## [TASK OBJECTIVE]
The records below are to be transcribed word for word.

[Saved entries]
════════

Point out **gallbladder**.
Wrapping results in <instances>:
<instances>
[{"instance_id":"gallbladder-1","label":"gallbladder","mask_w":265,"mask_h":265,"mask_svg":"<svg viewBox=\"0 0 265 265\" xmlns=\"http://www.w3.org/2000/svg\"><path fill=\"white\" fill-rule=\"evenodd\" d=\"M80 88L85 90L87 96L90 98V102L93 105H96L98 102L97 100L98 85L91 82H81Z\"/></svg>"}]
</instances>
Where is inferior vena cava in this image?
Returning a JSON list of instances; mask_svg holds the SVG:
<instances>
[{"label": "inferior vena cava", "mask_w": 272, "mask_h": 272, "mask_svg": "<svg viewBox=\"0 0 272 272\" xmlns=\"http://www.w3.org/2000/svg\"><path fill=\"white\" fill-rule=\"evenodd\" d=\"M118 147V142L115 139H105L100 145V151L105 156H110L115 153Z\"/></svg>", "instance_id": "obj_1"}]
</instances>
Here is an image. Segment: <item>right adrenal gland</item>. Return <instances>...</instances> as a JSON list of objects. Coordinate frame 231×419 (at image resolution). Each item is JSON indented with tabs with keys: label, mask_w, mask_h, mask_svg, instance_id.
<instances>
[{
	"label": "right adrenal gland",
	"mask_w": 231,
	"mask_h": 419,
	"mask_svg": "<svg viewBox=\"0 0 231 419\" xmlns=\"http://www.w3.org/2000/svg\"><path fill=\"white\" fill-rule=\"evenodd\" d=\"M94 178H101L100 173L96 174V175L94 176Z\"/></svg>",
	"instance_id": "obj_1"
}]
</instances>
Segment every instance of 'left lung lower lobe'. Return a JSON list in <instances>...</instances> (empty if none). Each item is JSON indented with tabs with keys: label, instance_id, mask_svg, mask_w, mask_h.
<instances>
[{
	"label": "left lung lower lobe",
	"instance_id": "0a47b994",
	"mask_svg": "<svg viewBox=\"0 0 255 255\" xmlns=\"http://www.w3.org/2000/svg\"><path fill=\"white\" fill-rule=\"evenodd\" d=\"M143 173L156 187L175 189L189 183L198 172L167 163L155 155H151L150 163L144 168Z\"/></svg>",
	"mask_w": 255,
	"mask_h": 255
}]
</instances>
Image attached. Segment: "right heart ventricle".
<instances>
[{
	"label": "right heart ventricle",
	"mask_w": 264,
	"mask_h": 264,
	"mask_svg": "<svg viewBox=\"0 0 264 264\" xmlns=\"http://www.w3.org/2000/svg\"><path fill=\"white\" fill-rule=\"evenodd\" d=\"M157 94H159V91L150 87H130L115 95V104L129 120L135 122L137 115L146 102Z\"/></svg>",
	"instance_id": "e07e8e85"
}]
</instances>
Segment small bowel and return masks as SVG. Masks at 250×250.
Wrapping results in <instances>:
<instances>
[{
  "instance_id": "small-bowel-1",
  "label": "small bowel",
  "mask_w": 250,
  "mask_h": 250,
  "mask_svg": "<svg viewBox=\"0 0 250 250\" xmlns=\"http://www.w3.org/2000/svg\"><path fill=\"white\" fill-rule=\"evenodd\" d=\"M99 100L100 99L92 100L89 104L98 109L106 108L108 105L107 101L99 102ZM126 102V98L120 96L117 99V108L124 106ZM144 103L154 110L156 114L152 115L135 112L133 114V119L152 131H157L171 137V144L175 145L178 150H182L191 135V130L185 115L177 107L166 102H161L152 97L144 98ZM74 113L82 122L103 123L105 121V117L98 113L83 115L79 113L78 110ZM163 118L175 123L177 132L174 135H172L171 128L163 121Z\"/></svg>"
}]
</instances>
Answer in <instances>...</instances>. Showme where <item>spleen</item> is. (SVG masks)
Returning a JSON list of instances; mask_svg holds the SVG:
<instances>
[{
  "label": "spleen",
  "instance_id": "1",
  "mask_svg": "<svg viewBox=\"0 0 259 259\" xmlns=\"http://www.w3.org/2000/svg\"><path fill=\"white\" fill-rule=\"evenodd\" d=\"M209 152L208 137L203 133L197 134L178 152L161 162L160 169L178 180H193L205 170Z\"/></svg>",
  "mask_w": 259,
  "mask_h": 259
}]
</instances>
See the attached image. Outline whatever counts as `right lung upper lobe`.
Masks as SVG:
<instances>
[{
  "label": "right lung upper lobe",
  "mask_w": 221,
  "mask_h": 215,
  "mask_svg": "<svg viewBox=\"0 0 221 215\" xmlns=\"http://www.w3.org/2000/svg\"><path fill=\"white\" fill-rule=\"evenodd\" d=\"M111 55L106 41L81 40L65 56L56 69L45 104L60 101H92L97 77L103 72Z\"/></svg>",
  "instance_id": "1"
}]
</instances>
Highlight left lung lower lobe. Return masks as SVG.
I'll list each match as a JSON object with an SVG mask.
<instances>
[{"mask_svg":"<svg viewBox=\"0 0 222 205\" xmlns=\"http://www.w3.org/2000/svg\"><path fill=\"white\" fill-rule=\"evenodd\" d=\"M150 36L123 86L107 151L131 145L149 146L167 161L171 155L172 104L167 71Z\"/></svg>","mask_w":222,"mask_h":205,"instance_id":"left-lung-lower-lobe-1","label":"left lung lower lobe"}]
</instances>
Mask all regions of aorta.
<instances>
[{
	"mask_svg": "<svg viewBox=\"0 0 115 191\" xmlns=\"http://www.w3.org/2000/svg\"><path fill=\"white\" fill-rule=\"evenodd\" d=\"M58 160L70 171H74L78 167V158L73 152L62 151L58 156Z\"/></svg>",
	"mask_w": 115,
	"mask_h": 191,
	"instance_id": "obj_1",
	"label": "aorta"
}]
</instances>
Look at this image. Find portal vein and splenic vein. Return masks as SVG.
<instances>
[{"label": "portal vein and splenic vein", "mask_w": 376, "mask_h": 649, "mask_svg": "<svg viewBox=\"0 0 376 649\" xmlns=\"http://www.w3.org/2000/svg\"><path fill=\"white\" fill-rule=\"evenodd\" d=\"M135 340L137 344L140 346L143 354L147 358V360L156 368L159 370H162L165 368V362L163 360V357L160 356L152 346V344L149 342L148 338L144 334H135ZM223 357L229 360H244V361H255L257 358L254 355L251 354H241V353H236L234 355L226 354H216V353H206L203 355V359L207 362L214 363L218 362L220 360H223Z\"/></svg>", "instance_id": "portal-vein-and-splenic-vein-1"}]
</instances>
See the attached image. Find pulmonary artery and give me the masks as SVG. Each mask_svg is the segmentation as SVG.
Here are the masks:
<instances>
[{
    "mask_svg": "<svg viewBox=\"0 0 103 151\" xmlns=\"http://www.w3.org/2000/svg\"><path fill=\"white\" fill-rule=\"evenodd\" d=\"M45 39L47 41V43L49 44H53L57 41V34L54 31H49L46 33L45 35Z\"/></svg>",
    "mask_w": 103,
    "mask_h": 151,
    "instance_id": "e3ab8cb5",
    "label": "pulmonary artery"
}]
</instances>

════════

## [ANSWER SPACE]
Point out **gallbladder**.
Wrapping results in <instances>:
<instances>
[{"instance_id":"gallbladder-1","label":"gallbladder","mask_w":265,"mask_h":265,"mask_svg":"<svg viewBox=\"0 0 265 265\" xmlns=\"http://www.w3.org/2000/svg\"><path fill=\"white\" fill-rule=\"evenodd\" d=\"M80 88L85 90L87 96L90 98V102L93 105H96L98 102L97 100L98 85L91 82H81Z\"/></svg>"}]
</instances>
Where is inferior vena cava in this image?
Returning a JSON list of instances; mask_svg holds the SVG:
<instances>
[{"label": "inferior vena cava", "mask_w": 272, "mask_h": 272, "mask_svg": "<svg viewBox=\"0 0 272 272\" xmlns=\"http://www.w3.org/2000/svg\"><path fill=\"white\" fill-rule=\"evenodd\" d=\"M118 147V142L115 139H105L100 145V151L105 156H110L115 153Z\"/></svg>", "instance_id": "obj_1"}]
</instances>
Here is an image. Segment: <item>right adrenal gland</item>. Return <instances>...</instances> as a JSON list of objects. Coordinate frame 231×419 (at image resolution). Each item is JSON indented with tabs with keys: label, mask_w, mask_h, mask_svg, instance_id.
<instances>
[{
	"label": "right adrenal gland",
	"mask_w": 231,
	"mask_h": 419,
	"mask_svg": "<svg viewBox=\"0 0 231 419\" xmlns=\"http://www.w3.org/2000/svg\"><path fill=\"white\" fill-rule=\"evenodd\" d=\"M94 178H101L100 173L96 174V175L94 176Z\"/></svg>",
	"instance_id": "obj_1"
}]
</instances>
Segment every instance of 'left lung lower lobe'. Return a JSON list in <instances>...</instances> (empty if none). Each item is JSON indented with tabs with keys: label, instance_id, mask_svg, mask_w, mask_h.
<instances>
[{
	"label": "left lung lower lobe",
	"instance_id": "0a47b994",
	"mask_svg": "<svg viewBox=\"0 0 255 255\" xmlns=\"http://www.w3.org/2000/svg\"><path fill=\"white\" fill-rule=\"evenodd\" d=\"M143 173L156 187L175 189L189 183L198 172L167 163L155 155H151L150 163L144 168Z\"/></svg>",
	"mask_w": 255,
	"mask_h": 255
}]
</instances>
Image attached. Segment: "right heart ventricle".
<instances>
[{
	"label": "right heart ventricle",
	"mask_w": 264,
	"mask_h": 264,
	"mask_svg": "<svg viewBox=\"0 0 264 264\" xmlns=\"http://www.w3.org/2000/svg\"><path fill=\"white\" fill-rule=\"evenodd\" d=\"M157 94H159V91L150 87H130L115 95V104L129 120L135 122L137 115L146 102Z\"/></svg>",
	"instance_id": "e07e8e85"
}]
</instances>
Segment small bowel and return masks as SVG. Masks at 250×250.
Wrapping results in <instances>:
<instances>
[{
  "instance_id": "small-bowel-1",
  "label": "small bowel",
  "mask_w": 250,
  "mask_h": 250,
  "mask_svg": "<svg viewBox=\"0 0 250 250\" xmlns=\"http://www.w3.org/2000/svg\"><path fill=\"white\" fill-rule=\"evenodd\" d=\"M99 100L100 99L92 100L89 104L98 109L106 108L108 105L107 101L99 102ZM126 102V98L120 96L117 99V108L124 106ZM144 103L154 110L156 114L152 115L135 112L133 114V119L152 131H157L171 137V144L175 145L178 150H182L191 135V130L185 115L177 107L166 102H161L152 97L144 98ZM74 113L82 122L103 123L105 121V117L98 113L83 115L79 113L78 110ZM163 118L175 123L177 132L174 135H172L171 128L163 121Z\"/></svg>"
}]
</instances>
Answer in <instances>...</instances>. Showme where <item>spleen</item> is. (SVG masks)
Returning a JSON list of instances; mask_svg holds the SVG:
<instances>
[{
  "label": "spleen",
  "instance_id": "1",
  "mask_svg": "<svg viewBox=\"0 0 259 259\" xmlns=\"http://www.w3.org/2000/svg\"><path fill=\"white\" fill-rule=\"evenodd\" d=\"M209 152L208 137L203 133L197 134L178 152L161 162L160 169L178 180H193L205 170Z\"/></svg>",
  "mask_w": 259,
  "mask_h": 259
}]
</instances>
See the attached image. Outline whatever counts as `right lung upper lobe`.
Masks as SVG:
<instances>
[{
  "label": "right lung upper lobe",
  "mask_w": 221,
  "mask_h": 215,
  "mask_svg": "<svg viewBox=\"0 0 221 215\" xmlns=\"http://www.w3.org/2000/svg\"><path fill=\"white\" fill-rule=\"evenodd\" d=\"M111 55L106 41L81 40L65 56L56 69L45 104L60 101H92L97 77L103 72Z\"/></svg>",
  "instance_id": "1"
}]
</instances>
Highlight left lung lower lobe. Return masks as SVG.
I'll list each match as a JSON object with an SVG mask.
<instances>
[{"mask_svg":"<svg viewBox=\"0 0 222 205\" xmlns=\"http://www.w3.org/2000/svg\"><path fill=\"white\" fill-rule=\"evenodd\" d=\"M150 36L123 86L107 151L131 145L149 146L167 161L171 155L172 104L167 71Z\"/></svg>","mask_w":222,"mask_h":205,"instance_id":"left-lung-lower-lobe-1","label":"left lung lower lobe"}]
</instances>
Mask all regions of aorta.
<instances>
[{
	"mask_svg": "<svg viewBox=\"0 0 115 191\" xmlns=\"http://www.w3.org/2000/svg\"><path fill=\"white\" fill-rule=\"evenodd\" d=\"M58 160L70 171H74L78 167V158L73 152L62 151L58 156Z\"/></svg>",
	"mask_w": 115,
	"mask_h": 191,
	"instance_id": "obj_1",
	"label": "aorta"
}]
</instances>
Look at this image. Find portal vein and splenic vein. Return masks as SVG.
<instances>
[{"label": "portal vein and splenic vein", "mask_w": 376, "mask_h": 649, "mask_svg": "<svg viewBox=\"0 0 376 649\" xmlns=\"http://www.w3.org/2000/svg\"><path fill=\"white\" fill-rule=\"evenodd\" d=\"M135 340L137 344L140 346L143 354L147 358V360L156 368L159 370H162L165 368V362L163 360V357L160 356L152 346V344L149 342L148 338L144 334H135ZM223 357L229 360H244V361H255L257 358L254 355L251 354H241V353H236L234 355L226 354H216V353H206L203 355V359L207 362L214 363L218 362L220 360H223Z\"/></svg>", "instance_id": "portal-vein-and-splenic-vein-1"}]
</instances>
See the attached image. Find pulmonary artery and give me the masks as SVG. Each mask_svg is the segmentation as SVG.
Here are the masks:
<instances>
[{
    "mask_svg": "<svg viewBox=\"0 0 103 151\" xmlns=\"http://www.w3.org/2000/svg\"><path fill=\"white\" fill-rule=\"evenodd\" d=\"M45 39L47 41V43L49 44H53L57 41V34L54 31H49L46 33L45 35Z\"/></svg>",
    "mask_w": 103,
    "mask_h": 151,
    "instance_id": "e3ab8cb5",
    "label": "pulmonary artery"
}]
</instances>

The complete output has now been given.